Agreed, something is up. I'd put LWB M3 at plausible but needs verification.

The MS may not have succeeded with exec rear seats, but from my understanding there was no additional leg room.

A true LWB M3 could well be worth the effort in China, just as many LWB versions of other vehicles from other OEMs are.

It would also allow for an M3 ultra long range due to additional under floor space.

This would be a compelling product in China for premium buyers. Great back seating, great range, a way of differentiating between standard M3s, no tariffs. May Xi put in an order for one.
 
OT:
Future autonomous M3s will run in herds like Zebra to confused predators.

You may have a point there. It could be for testing AP against non-typical vehicles.

Or just free advertising.

Regarding HW:
My understranding is that the AP1 system is made of two parts. The MobilEye chip with its software and the Tesla board with another set of software. Post breakup, MobilEye stopped providing updates to the data stream from its chip (binary driver). Tesla has been updating the code on the rest of the system. Jason, (@wk057) made his own driving code using the data stream. (And will correct me if I'm mistaken on the setup).
 
As suggested, this could just be exchange rate adjustments. The pound has been pretty weak, thanks to our genius politicians.
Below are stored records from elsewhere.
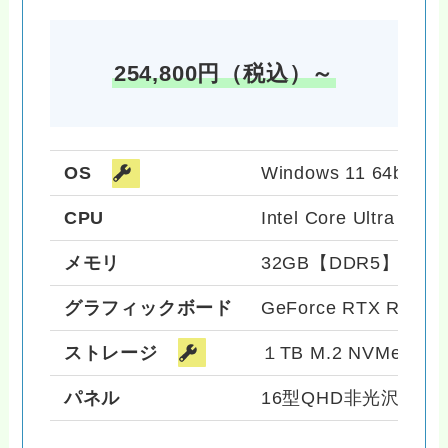
254,800円（税込）～
OS
Windows 11 64bit
CPU
Intel Core Ultra 
メモリ
32GB【DDR5】
グラフィックボード
GeForce RTX RTX 4
ストレージ
１TB M.2 NVMe SS
パネル
16型QHD非光沢/WV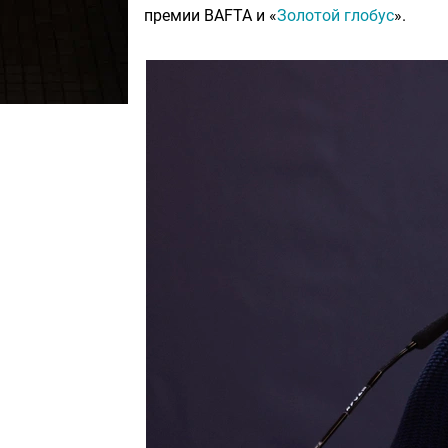
премии BAFTA и «
Золотой глобус
».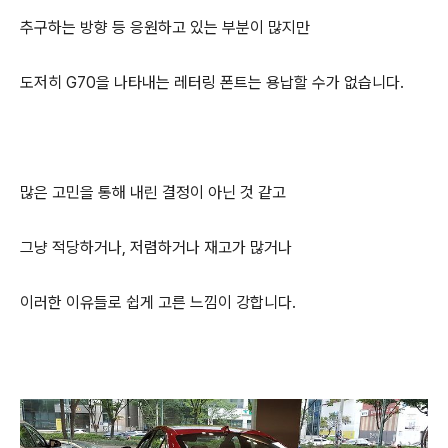
추구하는 방향 등 응원하고 있는 부분이 많지만
도저히 G70을 나타내는 레터링 폰트는 용납할 수가 없습니다.
많은 고민을 통해 내린 결정이 아닌 것 같고
그냥 적당하거나, 저렴하거나 재고가 많거나
이러한 이유들로 쉽게 고른 느낌이 강합니다.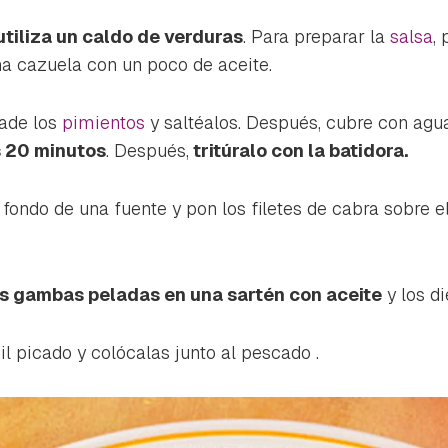
utiliza un caldo de verduras
. Para preparar la
salsa
,
a cazuela con un poco de aceite.
ade los
pimientos
y saltéalos. Después, cubre con agua
s 20 minutos
. Después,
tritúralo con la batidora.
 fondo de una fuente y pon los filetes de cabra sobre el
as gambas peladas en una sartén con aceite
y los di
l picado y colócalas junto al pescado .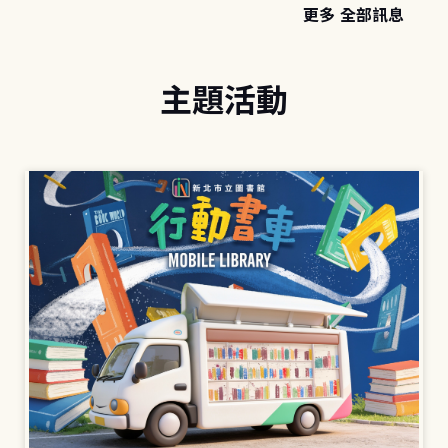
更多 全部訊息
主題活動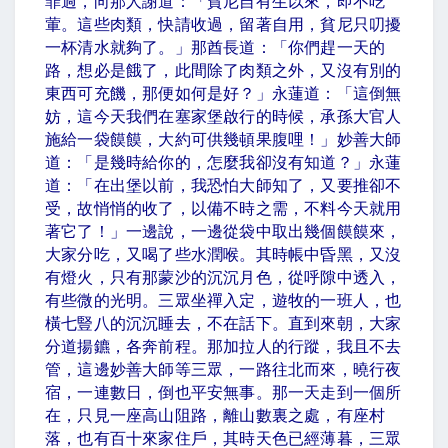
罪過，向那人謝道：「貧尼自有生以來，即不吃
葷。這些肉類，快請收過，留著自用，貧尼只叨擾
一杯清水就夠了。」那酋長道：「你們趕一天的
路，想必是餓了，此間除了肉類之外，又沒有別的
東西可充饑，那便如何是好？」永蓮道：「這倒無
妨，這今天我們在塞家堡啟行的時候，承孫大官人
施給一袋饃饃，大約可供幾頓果腹哩！」妙善大師
道：「是幾時給你的，怎麼我卻沒有知道？」永蓮
道：「在出堡以前，我恐怕大師知了，又要推卻不
受，故悄悄的收了，以備不時之需，不料今天就用
著它了！」一邊說，一邊從袋中取出幾個饃饃來，
大家分吃，又喝了些水潤喉。其時帳中昏黑，又沒
有燈火，只有那蒙沙的沉沉月色，從呼隙中透入，
有些微的光明。三眾坐禪入定，遊牧的一班人，也
橫七豎八的沉沉睡去，不在話下。直到來朝，大家
分道揚鑣，各奔前程。那加拉人的行蹤，我且不去
管，這邊妙善大師等三眾，一路往北而來，曉行夜
宿，一連數日，倒也平安無事。那一天走到一個所
在，只見一座高山阻路，離山數裏之處，有座村
落，也有百十來家住戶，其時天色已經薄暮，三眾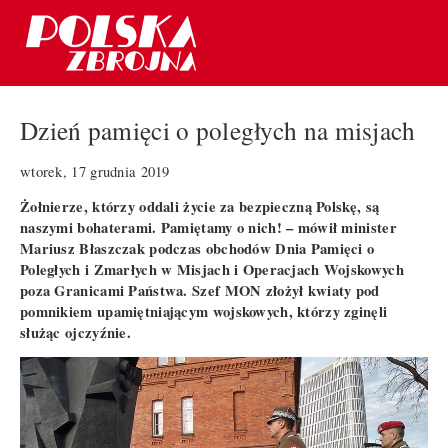
Dzień pamięci o poległych na misjach
wtorek, 17 grudnia 2019
Żołnierze, którzy oddali życie za bezpieczną Polskę, są
naszymi bohaterami. Pamiętamy o nich! – mówił minister
Mariusz Błaszczak podczas obchodów Dnia Pamięci o
Poległych i Zmarłych w Misjach i Operacjach Wojskowych
poza Granicami Państwa. Szef MON złożył kwiaty pod
pomnikiem upamiętniającym wojskowych, którzy zginęli
służąc ojczyźnie.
edit: aha...was forgetting that the price changes were in euros... ignore my stupidity :D
Hopefully it IS a sign of decent EU demand. UK interest anecdotally seems very very strong. The #1 concern i hear is charging infrastructure. Not superchargers, but home charging availability.
 
As suggested, this could just be exchange rate adjustments. The pound has been pretty weak, thanks to our genius politicians.

edit: aha...was forgetting that the price changes were in euros... ignore my stupidity :D
Hopefully it IS a sign of decent EU demand. UK interest anecdotally seems very very strong. The #1 concern i hear is charging infrastructure. Not superchargers, but home charging availability.

According to the thread, it only happened in the NL. It could just be an effort to squeeze more out of NL - their order rate this quarter has been through the bloody roof :)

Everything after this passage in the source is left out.